Raccontiamo l’attualità con una canzone
Fugge via, questo povero cuore. Si nasconde nei cunicoli, si ripara all’ombra degli ultimi stanchi raggi solari. Pesante e affranto, si trascina dietro come un vecchio derelitto, cedendo poco a poco ad ogni colpo del mare in tempesta. Ci si può chiedere dove e verso cosa stia scappando, ma di queste chiarezze neanche lui ne è a conoscenza.
Causa di questo dolore, noi possiamo solo ipotizzare, perché non lo possiamo vedere, il povero cuore. È ingabbiato in un corpo ingombrante che se lo porta via ovunque esso vada. Il corpo è animale. È crudele. Se ne frega se il cuore piange, se ha bisogno di spazio, se vuole solo un po’ di conforto. Il corpo prosegue la sua lunga strada fatta di binari costruiti nel niente. E il cuore aspetta.
Anche perché altro non può fare, il cuore. Aspetta, e come tutti quelli che aspettano, pensa. Pensa a cosa per chi stia scandendo tanti battiti al minuto. Pensa al perché per fare tanto ossigeno ci sia bisogno di così tanta anidride carbonica. Pensa se potrà mai trovare pace e libertà. Pensa al perché la gente si immagina il cuore come ad un semplice simbolo di speranza, quando in esso si racchiude tutta la tenerezza e la vergogna che il resto del corpo non vuole vedere.
Non è animale, il cuore. Il cuore è la tempesta che fa scappare gli animali. È la nuvola sottile che copre il cielo stellato. È il vento che porta via le lacrime trascinandole laddove nessuno potrà mai scorgerle. È bellezza nella disperazione.
Così piange, annacquando tutta l’anima che governa a suo modo il corpo ingombrante. Piange, ma non lo fa per lamentarsi, né per farsi notare. Lo fa perché si sente piccolo in un mondo troppo grande per lui, con emozioni troppo complesse, possedute da persone fragile da enigmi tortuosi.

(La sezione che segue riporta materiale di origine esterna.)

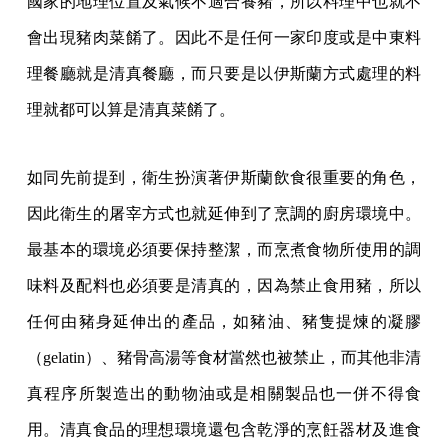
國家的地理位置及氣候不適合養豬，所以料理中也就不
會出現豬肉菜餚了。因此不是任何一家印度或是中東料
理餐廳就是清真餐廳，而只要是以伊斯蘭方式處理的料
理就都可以算是清真菜餚了。
如同先前提到，衛生扮演著伊斯蘭飲食很重要的角色，
因此衛生的屠宰方式也就延伸到了烹調的廚房環境中。
最基本的環境必須要保持整潔，而烹煮食物所使用的調
味料及配料也必須要是清真的，因為禁止食用豬，所以
任何由豬身延伸出的產品，如豬油、豬隻提煉的凝膠
（gelatin）、豬骨高湯等食材當然也被禁止，而其他非清
真程序所製造出的動物油或是相關製品也一併不得食
用。清真食品的理想環境還包含乾淨的烹飪器材及進食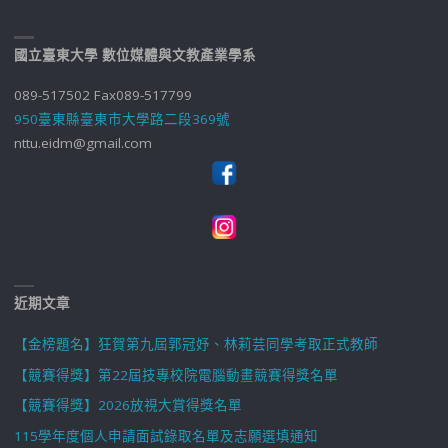
國立臺東大學 數位媒體與文教產業學系
089-517502 Fax089-517799
950臺東縣臺東市大學路二段369號
nttu.eidm@gmail.com
近期文章
【金榜題名】狂賀第九屆郭冠妤、林莉芸同學考取正式教師
【競賽得獎】第22屆技專校院電腦動畫競賽得獎名單
【競賽得獎】2026放視大賞得獎名單
115學年度個人申請面試錄取名單及志願選填通知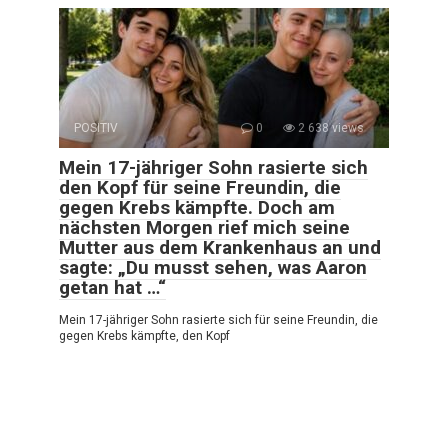
POSITIV
0
2 638 views
Mein 17-jähriger Sohn rasierte sich
den Kopf für seine Freundin, die
gegen Krebs kämpfte. Doch am
nächsten Morgen rief mich seine
Mutter aus dem Krankenhaus an und
sagte: „Du musst sehen, was Aaron
getan hat …“
Mein 17-jähriger Sohn rasierte sich für seine Freundin, die
gegen Krebs kämpfte, den Kopf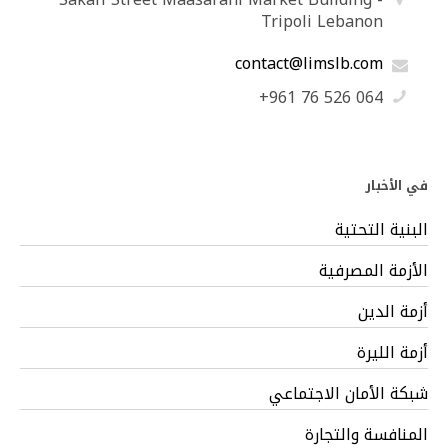
Tripoli Lebanon
contact@limslb.com
+961 76 526 064
في الأخبار
البنية التحتية
الأزمة المصرفية
أزمة الدين
أزمة الليرة
شبكة الأمان الاجتماعي
المنافسة والتجارة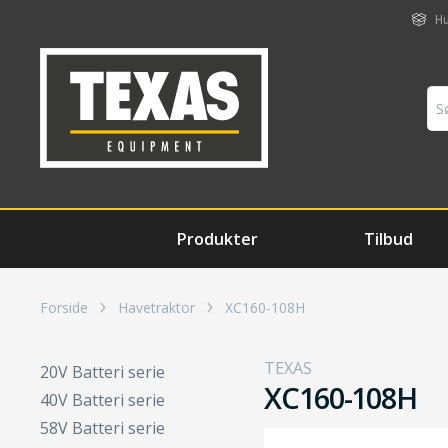
Hu
Produkter
Tilbud
Forside
Havetraktor
XC160-108H
TEXAS
20V Batteri serie
XC160-108H
40V Batteri serie
58V Batteri serie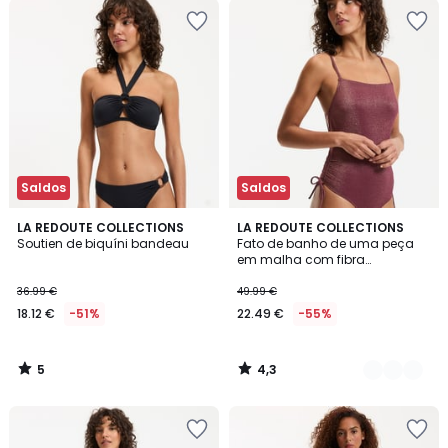
Saldos
Saldos
5
4,3
LA REDOUTE COLLECTIONS
2
LA REDOUTE COLLECTIONS
/
/ 5
Soutien de biquíni bandeau
Fato de banho de uma peça
Cores
5
em malha com fibra
metalizada
36.99 €
49.99 €
18.12 €
-51%
22.49 €
-55%
5
4,3
/
/
5
5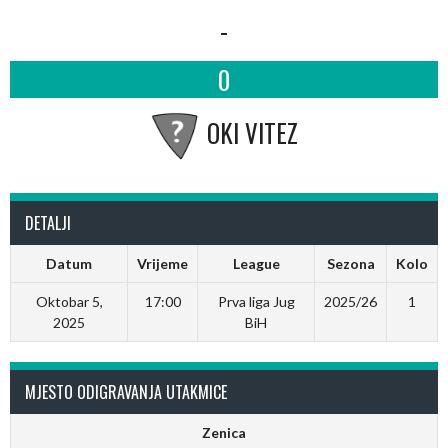
-
0
OKI VITEZ
DETALJI
Datum
Vrijeme
League
Sezona
Kolo
Oktobar 5,
17:00
Prva liga Jug
2025/26
1
2025
BiH
MJESTO ODIGRAVANJA UTAKMICE
Zenica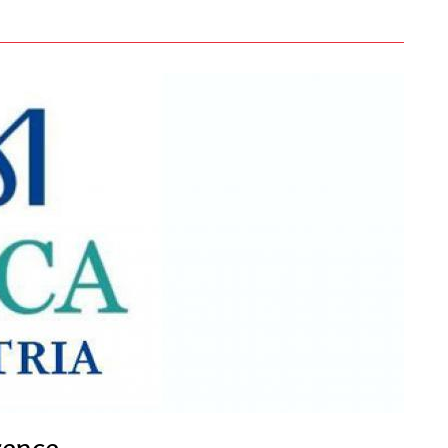
rence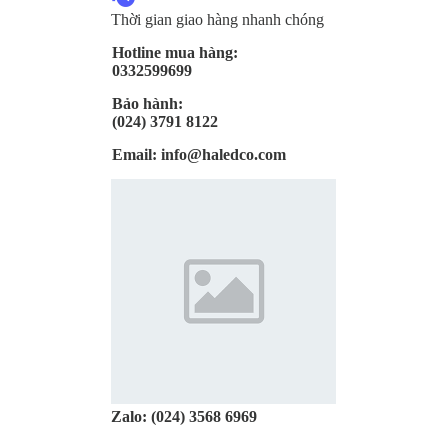
Thời gian giao hàng nhanh chóng
Hotline mua hàng:
0332599699
Bảo hành:
(024) 3791 8122
Email:
info@haledco.com
Zalo:
(024) 3568 6969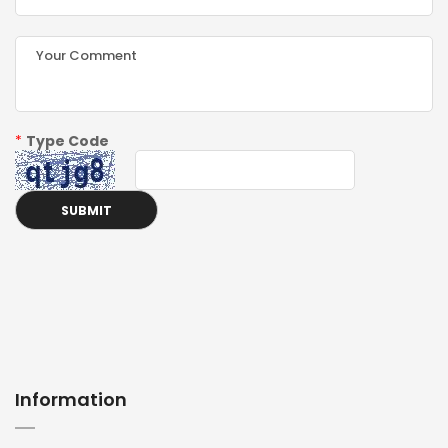
*
Type Code
Information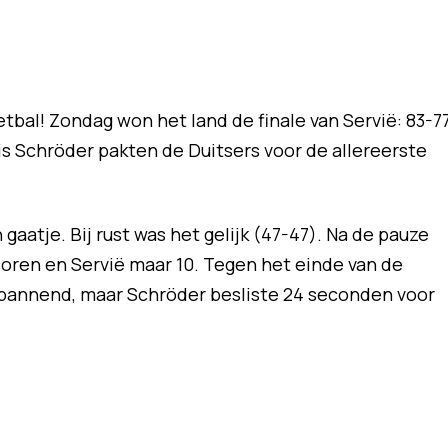
bal! Zondag won het land de finale van Servië: 83-77
s Schröder pakten de Duitsers voor de allereerste
 gaatje. Bij rust was het gelijk (47-47). Na de pauze
coren en Servië maar 10. Tegen het einde van de
spannend, maar Schröder besliste 24 seconden voor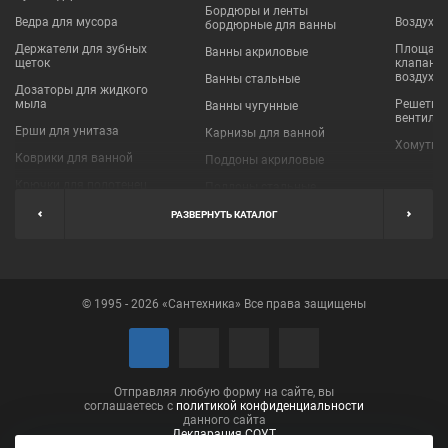
Бордюры и ленты
Ведра для мусора
Воздухо
бордюрные для ванны
Держатели для зубных
Площадки
Ванны акриловые
щеток
клапаны
воздухо
Ванны стальные
Дозаторы для жидкого
мыла
Решетки
Ванны чугунные
вентиля
Ерши для унитаза
Карнизы для ванной
Хомуты 
Коврики для ванной
Поддоны акриловые
Крючки для полотенец
Поддоны стальные
Мыльницы
Пробки для ванн
РАЗВЕРНУТЬ КАТАЛОГ
Наборы аксессуаров
Шторы для ванной
Полки для ванных
Экраны под ванну
комнат
© 1995 - 2026 «Сантехника» Все права защищены
Полотенцедержатели
Поручни
Рукосушители и фены
Сушилки для белья
Отправляя любую форму на сайте, вы
соглашаетесь с
политикой конфиденциальности
данного сайта
Декларация СОУТ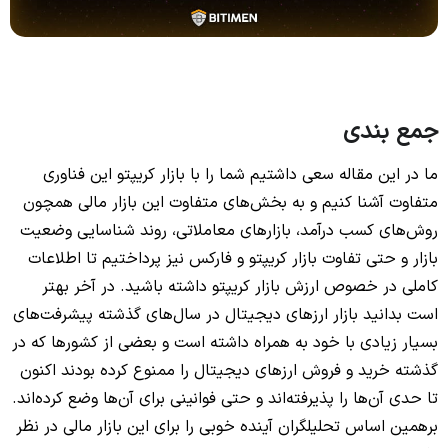
جمع بندی
ما در این مقاله سعی داشتیم شما را با بازار کریپتو این فناوری
متفاوت آشنا کنیم و به بخش‌های متفاوت این بازار مالی همچون
روش‌های کسب درآمد، بازارهای معاملاتی، روند شناسایی وضعیت
بازار و حتی تفاوت بازار کریپتو و فارکس نیز پرداختیم تا اطلاعات
کاملی در خصوص ارزش بازار کریپتو داشته باشید. در آخر بهتر
است بدانید بازار ارزهای دیجیتال در سال‌های گذشته پیشرفت‌های
بسیار زیادی با خود به همراه داشته است و بعضی از کشورها که در
گذشته خرید و فروش ارزهای دیجیتال را ممنوع کرده‌ بودند اکنون
تا حدی آن‌ها را پذیرفته‌اند و حتی فوانینی برای آن‌ها وضع کرده‌اند.
برهمین اساس تحلیلگران آینده خوبی را برای این بازار مالی در نظر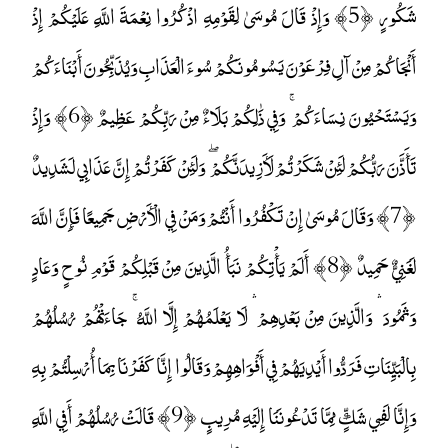
شَكُورٍ ﴿5﴾ وَإِذْ قَالَ مُوسَىٰ لِقَوْمِهِ اذْكُرُوا نِعْمَةَ اللَّهِ عَلَيْكُمْ إِذْ
أَنْجَاكُمْ مِنْ آلِ فِرْعَوْنَ يَسُومُونَكُمْ سُوءَ الْعَذَابِ وَيُذَبِّحُونَ أَبْنَاءَكُمْ
وَيَسْتَحْيُونَ نِسَاءَكُمْ ۚ وَفِي ذَٰلِكُمْ بَلَاءٌ مِنْ رَبِّكُمْ عَظِيمٌ ﴿6﴾ وَإِذْ
تَأَذَّنَ رَبُّكُمْ لَئِنْ شَكَرْتُمْ لَأَزِيدَنَّكُمْ ۖ وَلَئِنْ كَفَرْتُمْ إِنَّ عَذَابِي لَشَدِيدٌ
﴿7﴾ وَقَالَ مُوسَىٰ إِنْ تَكْفُرُوا أَنْتُمْ وَمَنْ فِي الْأَرْضِ جَمِيعًا فَإِنَّ اللَّهَ
لَغَنِيٌّ حَمِيدٌ ﴿8﴾ أَلَمْ يَأْتِكُمْ نَبَأُ الَّذِينَ مِنْ قَبْلِكُمْ قَوْمِ نُوحٍ وَعَادٍ
وَثَمُودَ ۛ وَالَّذِينَ مِنْ بَعْدِهِمْ ۛ لَا يَعْلَمُهُمْ إِلَّا اللَّهُ ۚ جَاءَتْهُمْ رُسُلُهُمْ
بِالْبَيِّنَاتِ فَرَدُّوا أَيْدِيَهُمْ فِي أَفْوَاهِهِمْ وَقَالُوا إِنَّا كَفَرْنَا بِمَا أُرْسِلْتُمْ بِهِ
وَإِنَّا لَفِي شَكٍّ مِمَّا تَدْعُونَنَا إِلَيْهِ مُرِيبٍ ﴿9﴾ قَالَتْ رُسُلُهُمْ أَفِي اللَّهِ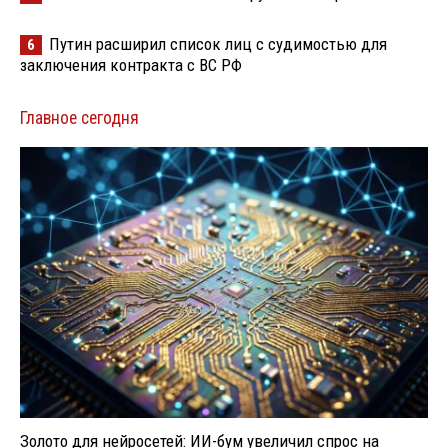
Путин расширил список лиц с судимостью для
6
заключения контракта с ВС РФ
Главное сегодня
Золото для нейросетей: ИИ-бум увеличил спрос на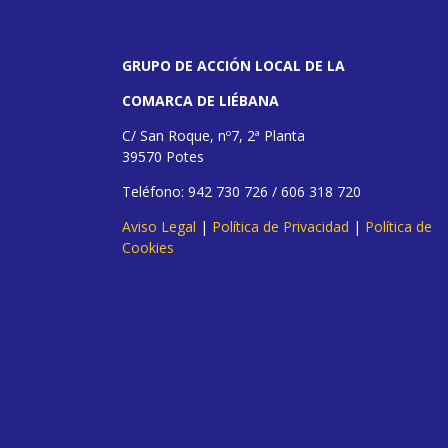
GRUPO DE ACCIÓN LOCAL DE LA
COMARCA DE LIÉBANA
C/ San Roque, nº7, 2ª Planta
39570 Potes
Teléfono: 942 730 726 / 606 318 720
Aviso Legal
|
Política de Privacidad
|
Política de
Cookies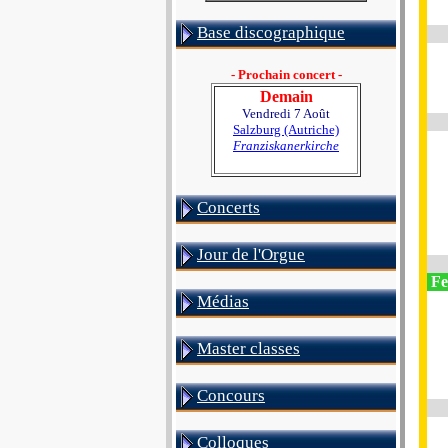
Base discographique
- Prochain concert -
Demain
Vendredi 7 Août
Salzburg (Autriche)
Franziskanerkirche
Concerts
Jour de l'Orgue
Fe
Médias
Master classes
Concours
Colloques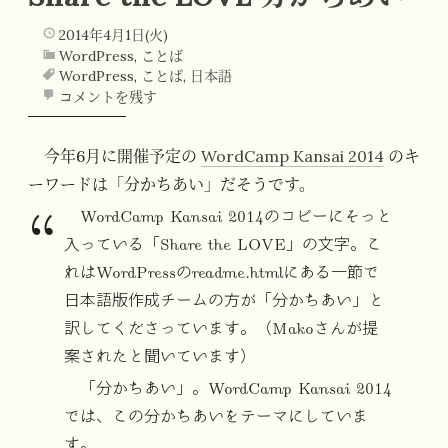
2014年4月1日(火)
WordPress
,
ことば
WordPress
,
ことば
,
日本語
コメントを残す
今年6月に開催予定の
WordCamp Kansai 2014
のキ
ーワードは「分かちあい」だそうです。
WordCamp Kansai 2014のコピーにそっと
入っている「Share the LOVE」の文字。こ
れはWordPressのreadme.htmlにある一節で
日本語版作成チームの方が「分かちあい」と
訳してくださっています。（Makoさんが提
案されたと聞いています）
「分かちあい」。WordCamp Kansai 2014
では、この分かちあいをテーマにしていま
す。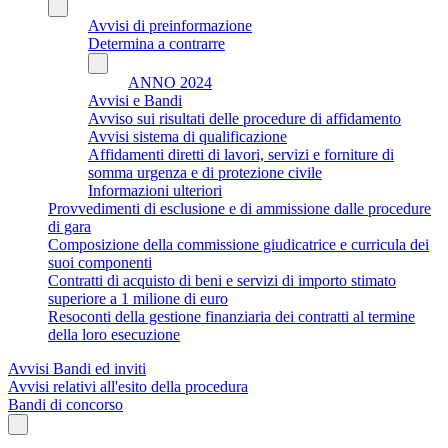
Avvisi di preinformazione
Determina a contrarre
ANNO 2024
Avvisi e Bandi
Avviso sui risultati delle procedure di affidamento
Avvisi sistema di qualificazione
Affidamenti diretti di lavori, servizi e forniture di
somma urgenza e di protezione civile
Informazioni ulteriori
Provvedimenti di esclusione e di ammissione dalle procedure
di gara
Composizione della commissione giudicatrice e curricula dei
suoi componenti
Contratti di acquisto di beni e servizi di importo stimato
superiore a 1 milione di euro
Resoconti della gestione finanziaria dei contratti al termine
della loro esecuzione
Avvisi Bandi ed inviti
Avvisi relativi all'esito della procedura
Bandi di concorso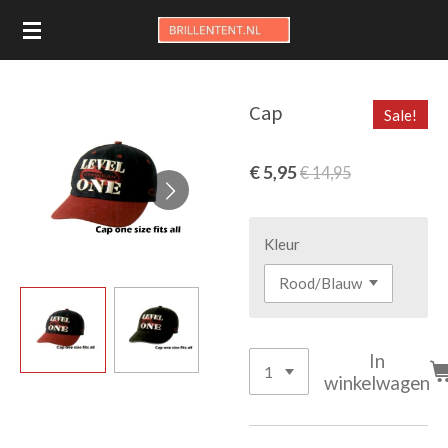
Ga
direct
naar
de
Cap
Sale!
hoofdinhoud
€ 5,95
€ 14,95
Kleur
In
winkelwagen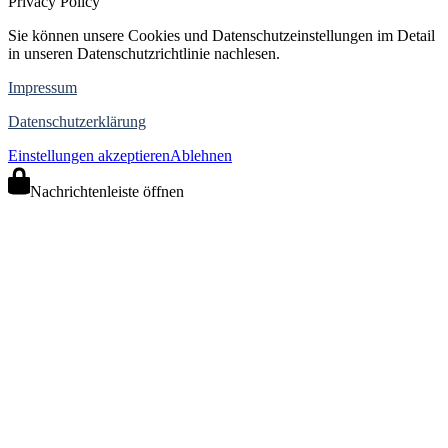
Privacy Policy
Sie können unsere Cookies und Datenschutzeinstellungen im Detail
in unseren Datenschutzrichtlinie nachlesen.
Impressum
Datenschutzerklärung
Einstellungen akzeptieren
Ablehnen
Nachrichtenleiste öffnen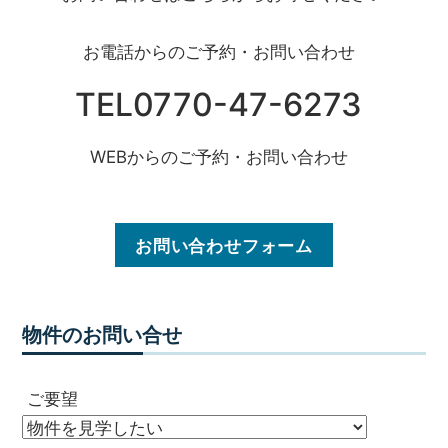
お電話からのご予約・お問い合わせ
TEL0770-47-6273
WEBからのご予約・お問い合わせ
お問い合わせフォーム
物件のお問い合せ
ご要望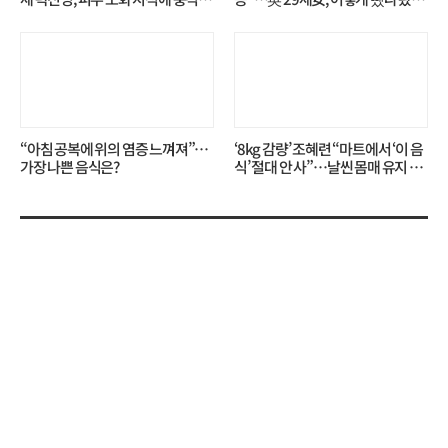
무슨 일?
니?
“아침 공복에 위의 염증 느껴져”…
‘8kg 감량’ 조혜련 “마트에서 ‘이 음
가장 나쁜 음식은?
식’ 절대 안 사”…날씬 몸매 유지 비
결?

Il cuore conosce il peso e la scoperta della sua tenerezza. È il solo custode di una verità illeggibile ad occhi altrui. A suo modo, regna in un’isola che non è ancora stata scoperta, o, se è sfortunato, che è appena stata abbandonata.
Vaga solitario nelle notte, soffermandosi sulle luci accese dei balconi. Inciampa sullo schermo piatto di un cellulare anonimo per ripercorrere poi lo stesso percorso. Scappa per trovare se stesso, a patto di ritornare più confuso di prima.
Sarà per questo forse che è stata scritta una canzone che fa da titolo a questo articolo: Povero cuore di Mobrici e Brunori Sas.
Dicono che ti senti così
Con un blocco alla gola
E un pianoforte come spalla
Eccoti qui
Non vuoi deluderli
Non vuoi deluderti
Ma non passa il dolore che fa
Lancia questo enorme cuore e portarlo altrove
Dagli da bere
Tienilo bene
Lancialo nel mare più profondo
E poi mettilo al sole
Se cerca una risposta, questo povero cuore, non riuscirò a donargliela. Se cerca pace e serenità, non potrò trovargliele. Non per cattiveria, sia chiaro. Ma perché siamo tutti poveri cuori, in fondo. Con la presunzione e il desiderio di farci un po’ di spazio, di aprire il finestrino e respirare un po’, di romperci a mille pezzi e farla finita, una volta per tutte.
Poi però l’articolo si deve chiudere, l’alba dobbiamo pure farla trovare al termine di queste notti. Così mi viene da pensare e da scrivere che c’è vita, in questo povero cuore. C’è una linea fra la disperazione e l’apatia che non è poi così tanto spessa. Unisce ogni pensiero, ogni nostalgia, ogni persona che ci manca. È una cosa che ho realizzato guardando un pezzo di un film che si chiama The Road.
È in inglese, ma il dialogo è pressappoco così.
“Papà! Ho avuto un incubo.”
“Se sogni cose brutte è un buon segno. Vuol di re che stai lottando, che sei ancora vivo. È quando sogni cose belle che devi iniziare a preoccuparti”
Oh, povero cuore. Tu fai soffrire, fai dannare questo ingombrante corpo, mandi in brandelli questo limitato cervello.
Oh, povero cuore. Sei davvero tutto ciò che mi fa sentire vivo, in questo mondo.